In this article, I’m going to give you a quick summary of what all the editing functions in GoPro Studio do on a basic level. There are all sorts of different templates in GoPro Studio that I highly recommend you toy around with, but this tutorial is going to focus on the blank template.
The 3D View portion of the editing options all have to do with 3D video. All of these options apply a different filter to the video in order to create a 3D effect. These can only be used with the right hardware – if you are viewing the video on an average screen, the 3D effects won’t show. If you want to turn off the 3D effects for your movie, set the filter to “Left Eye”. This will disable the 3D effect and keep your movie in 2D.
These controls deal with basic video settings, as the name implies. The speed section deals with how fast/slow you want your movie to be. Setting this metric higher will have your movie play faster, and doing the opposite will make your movie slower. The fade in/fade out will have your movie have a nice fade to/from black. For example, if I set my fade out to something high, it would fade to black slowly.
The audio controls will change how your audio in the movie plays. The level meter will change your volume to be softer or louder depending on what you set it at. The fade in/fade out settings act like what they did in the Video Controls. If I wanted to create a 2 second fade in, I’d set the Fade In meter to 2.0.

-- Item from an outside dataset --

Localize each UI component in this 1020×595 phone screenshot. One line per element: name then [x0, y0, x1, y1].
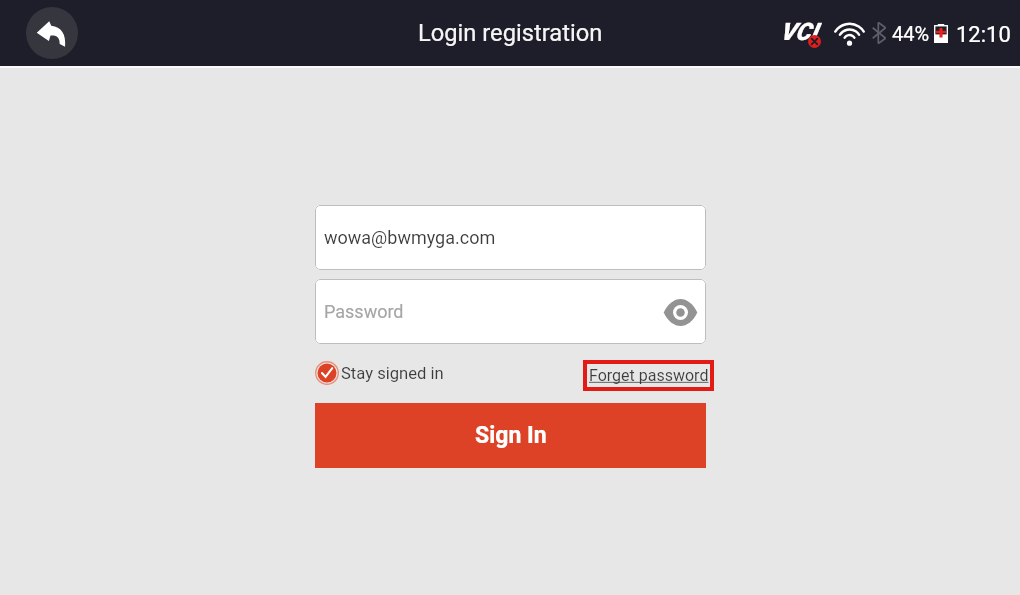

In a nutshell, these options will change the different colors on your movie. The temperature setting will change the color balance of the video. It’s sort of hard to explain, but know that setting the metric to the left will make it more blue, and setting it to a higher level will make it so that it appears to have a yellow glow. The tint setting makes it so that you get either a purple or green tint on your movie. I like to leave this at the default setting for the most part.
The last thing you can change in White Balance is Keyframes. You can change when effects are put into your video here. If you wanted to add a keyframe, navigate on the timeline where you’d like it to be, and then click the “+” button. From here you can change different effects so that they will pop up during a specific point in the movie.
These are just basic controls that apply filters to your movie. These are basic terms that most people are familiar with, so I won’t bother in boring you with the extreme basics. However, if you don’t know what they do, just toy around with them. Most of their effects can be seen immediately and you’ll get a better idea of what they do visually.
If you’re making your movie and the framing portion of your movie looks fine, I wouldn’t suggest changing any of the values within this part of the program. Otherwise, you’ll find settings here that change the position of the camera within your movie. You can easily cut out part of your camera using these settings.
Using these basic settings, you can easily do some basic fix-ups without having to bury your head in manuals and documentation. These tools are a nice way to get your feet wet and prepare you for more fun in the world of editing.